Owners of Louisiana nursing home where 34 patients died amid hurricane flooding file lawsuit

NEW ORLEANS (AP) _ Two nursing home owners who were arrested after 34 of their patients died in the aftermath of Hurricane Katrina are suing the government, saying federal, state and local officials they

Tuesday, September 5th 2006, 2:11 pm

By: News On 6


NEW ORLEANS (AP) _ Two nursing home owners who were arrested after 34 of their patients died in the aftermath of Hurricane Katrina are suing the government, saying federal, state and local officials they failed to evacuate vulnerable citizens as the storm approached.

An attorney for Salvador and Mabel Mangano said Tuesday that the lawsuit was filed last week, just before the anniversary of the storm.

The Manganos own St. Rita's nursing home in St. Bernard Parish, a coastal suburb of New Orleans badly flooded by Katrina.

Louisiana's attorney general had them booked for negligent homicide last fall after investigating the 34 deaths there, but the couple wasn't formally charged by a grand jury. No grand jury has been convened because damage to St. Bernard Parish government buildings and the displacement of the parish's residents have hobbled the court system, the attorney general's office said. One is expected to be convened this month.

Attorney James Cobb said any liability in the deaths should be shared by governing agencies that failed to make appropriate evacuation preparations before the storm.

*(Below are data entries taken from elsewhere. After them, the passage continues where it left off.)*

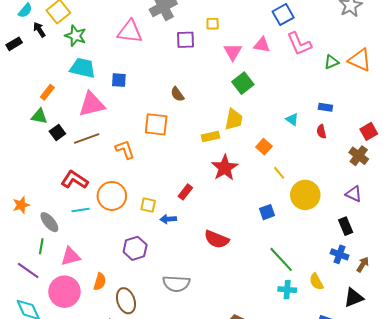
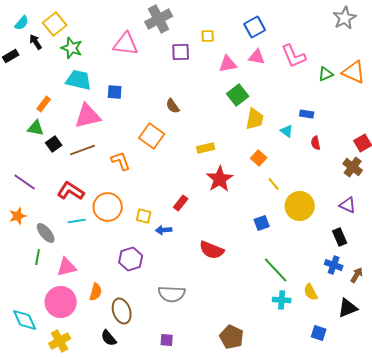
blue square: (283, 15) -> (255, 27), moved
pink triangle: (233, 52) -> (228, 64), turned 48
blue rectangle: (325, 107) -> (307, 114), moved
yellow trapezoid: (234, 119) -> (255, 119), moved
orange square: (156, 124) -> (152, 136), turned 30
purple line: (28, 270) -> (25, 182), moved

``Gov. (Kathleen) Blanco had an obligation to make sure the state was in compliance with its own emergency operations plan,'' Cobb said.

The Manganos have argued their hurricane plan _ to keep frail residents in place with food, water and generators rather than risk moving them _ was a responsible course of action, and if the levees had held, the tragedy would have been avoided.

So far, more than 30 lawsuits have been filed against the couple by patients injured at the nursing home and the families of people who died there, Cobb said.

The lawsuit filed by the Manganos on Aug. 28 also accused the U.S. Army Corps of Engineers of failing to build adequate flood protection, subjecting the nursing home to 13 feet of flood waters. The property sits 12 feet above sea level, higher than most of the parish downriver from New Orleans, Cobb said.

Kris Wartelle, a spokeswoman for Attorney General Charles Foti, said the office hadn't yet seen the lawsuit and declined to comment on the case.

A call for comment from the governor's office wasn't immediately returned Tuesday.